China Tests Laser Weapon Similar to U.S. Navy Prototype
China's People's Liberation Army Navy (PLA Navy) is testing a tactical laser system that bears remarkable similarity to the U.S. Navy's Laser Weapon System (LaWS), an anti-surface / anti-air defensive weapon which has been in development since 2014.
The Chinese version appeared in a promotional video broadcast by state-owned channel CCTV, and it is shown in a ground-based, vehicle-mounted application. According to Sina.com, the weapon is intended for both land and sea deployment, both for air defense or close-in surface-to-surface force protection. The outlet suggested that it might find use aboard the PLA Navy's Type 055 destroyers in future years as an alternative to the HHQ-10 surface-to-air missile.

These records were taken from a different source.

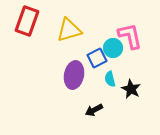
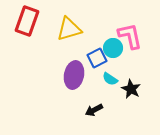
yellow triangle: moved 1 px up
cyan semicircle: rotated 42 degrees counterclockwise
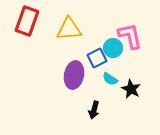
yellow triangle: rotated 12 degrees clockwise
black arrow: rotated 48 degrees counterclockwise
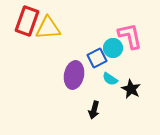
yellow triangle: moved 21 px left, 1 px up
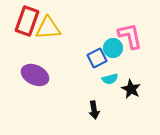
purple ellipse: moved 39 px left; rotated 76 degrees counterclockwise
cyan semicircle: rotated 49 degrees counterclockwise
black arrow: rotated 24 degrees counterclockwise
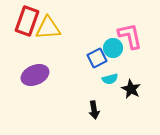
purple ellipse: rotated 48 degrees counterclockwise
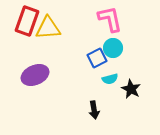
pink L-shape: moved 20 px left, 17 px up
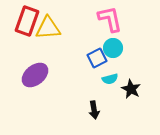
purple ellipse: rotated 16 degrees counterclockwise
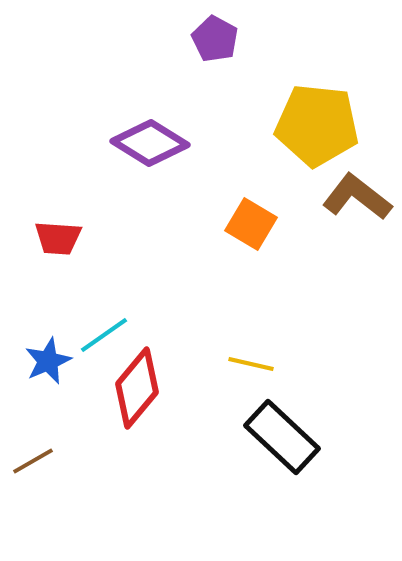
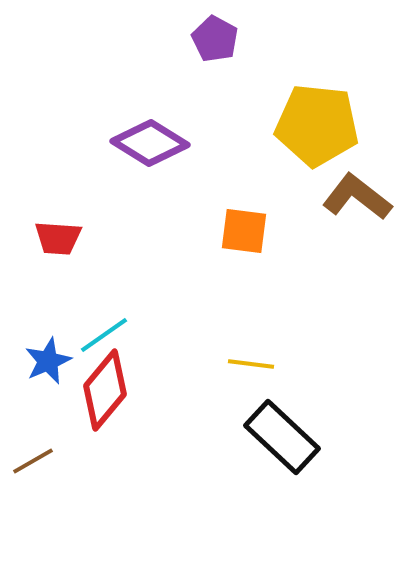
orange square: moved 7 px left, 7 px down; rotated 24 degrees counterclockwise
yellow line: rotated 6 degrees counterclockwise
red diamond: moved 32 px left, 2 px down
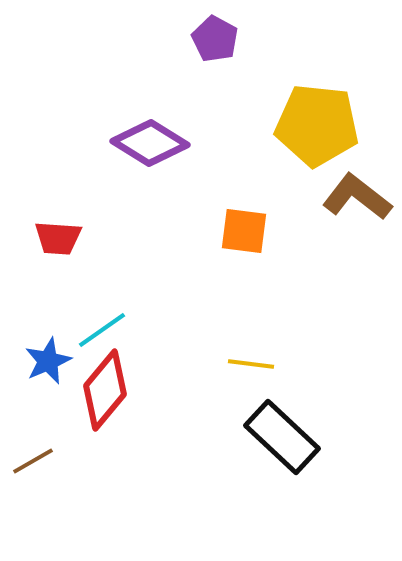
cyan line: moved 2 px left, 5 px up
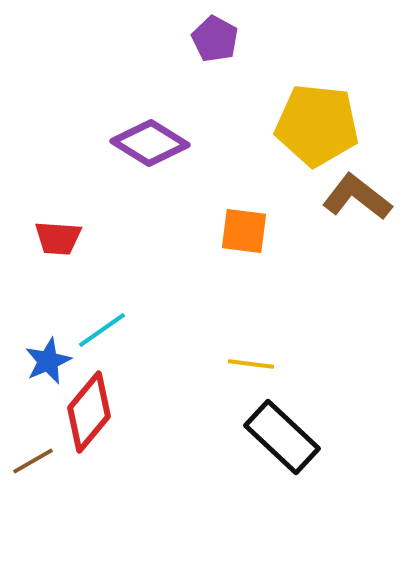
red diamond: moved 16 px left, 22 px down
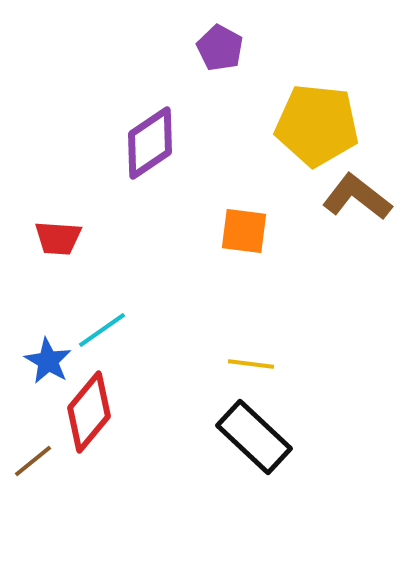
purple pentagon: moved 5 px right, 9 px down
purple diamond: rotated 66 degrees counterclockwise
blue star: rotated 18 degrees counterclockwise
black rectangle: moved 28 px left
brown line: rotated 9 degrees counterclockwise
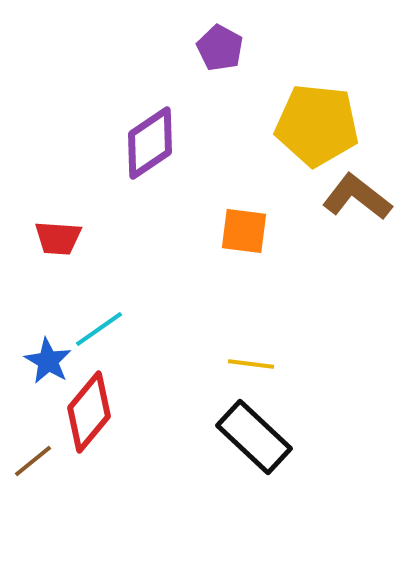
cyan line: moved 3 px left, 1 px up
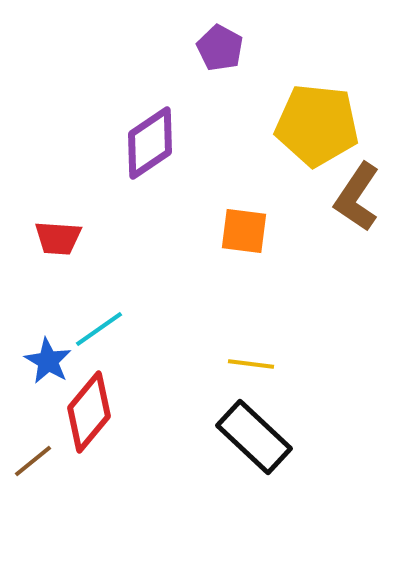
brown L-shape: rotated 94 degrees counterclockwise
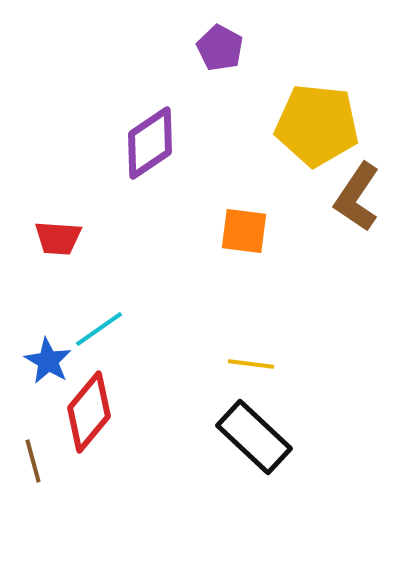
brown line: rotated 66 degrees counterclockwise
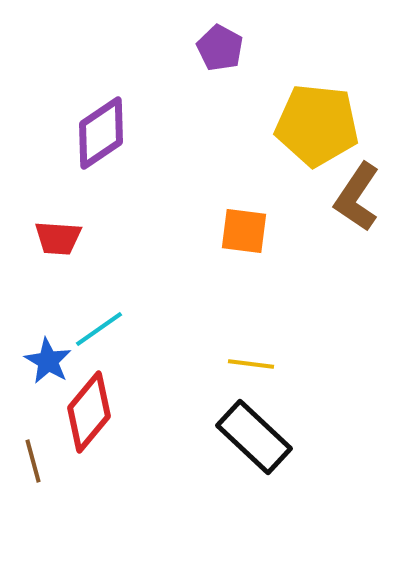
purple diamond: moved 49 px left, 10 px up
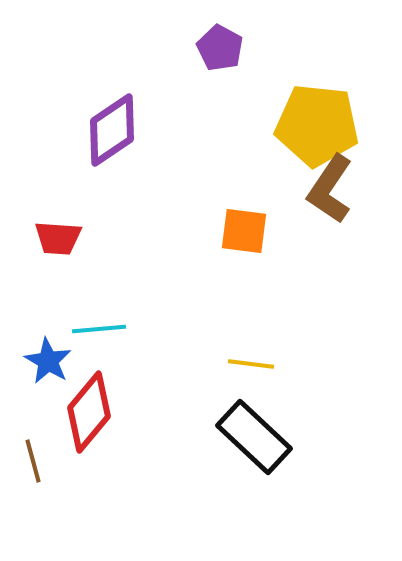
purple diamond: moved 11 px right, 3 px up
brown L-shape: moved 27 px left, 8 px up
cyan line: rotated 30 degrees clockwise
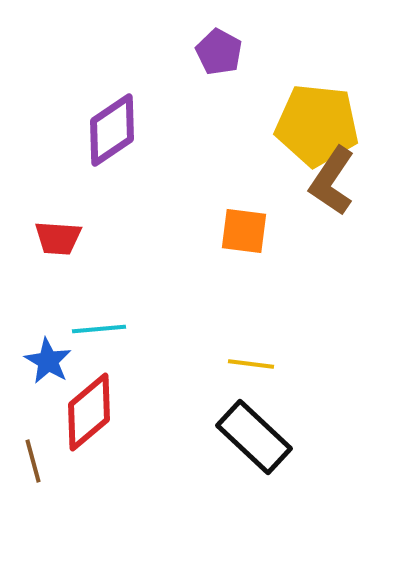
purple pentagon: moved 1 px left, 4 px down
brown L-shape: moved 2 px right, 8 px up
red diamond: rotated 10 degrees clockwise
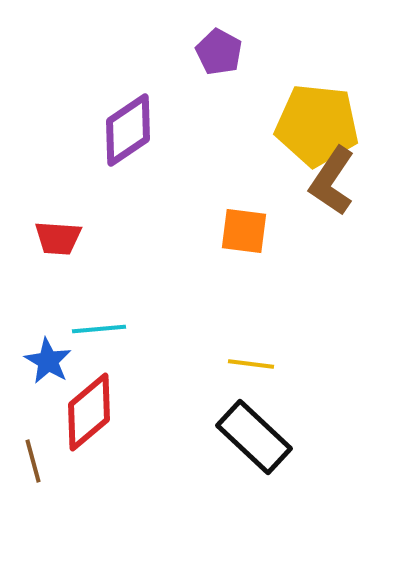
purple diamond: moved 16 px right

China's tactical laser system (CCTV)
LaWS aboard USS Ponce, 2014 (USN)
China is also working on a ship-mounted electromagnetic railgun, another electrically-powered weapon for surface-to-surface and surface-to-air applications. In January 2018, photos published on Chinese social media showed a turret-mounted device similar in appearance and profile to the U.S. Navy's prototype railgun. The weapons system was mounted on an older tank landing craft, and was accompanied by several shipping containers of supporting equipment, potentially including its power supply. The same ship and device made a second appearance in January 2019.
Suspected Chinese railgun prototype, 2018 (Chinese social media)
Chinese hackers targeting U.S. Navy technology
The intended application and the general profile of the Chinese laser device closely parallel LaWS (video below). While China has not released definitive information about the development process for its new laser system, the U.S. Navy has uncovered evidence of widespread and persistent hacking by Chinese actors targeting naval technology. According to a recent internal review ordered by Navy secretary Richard Spencer, the service's broader R&D ecosystem is "under cyber siege," primarily by Chinese hacking teams.
Last year, Chinese government-sponsored hackers successfully breached U.S. Navy contractors to gain access to plans for a new hypersonic anti-ship missile, leading Spencer to order the review. It was far from the first such attack, however: one Chinese hacking group, TEMP.Periscope, has actively targeted American university researchers, contractors and other organizations involved in the development of marine systems for years. According to cybersecurity firm iDefense, the group has targeted 27 universities with spearphishing attacks, including Woods Hole, MIT, the University of Washington, Penn State, Duke and others.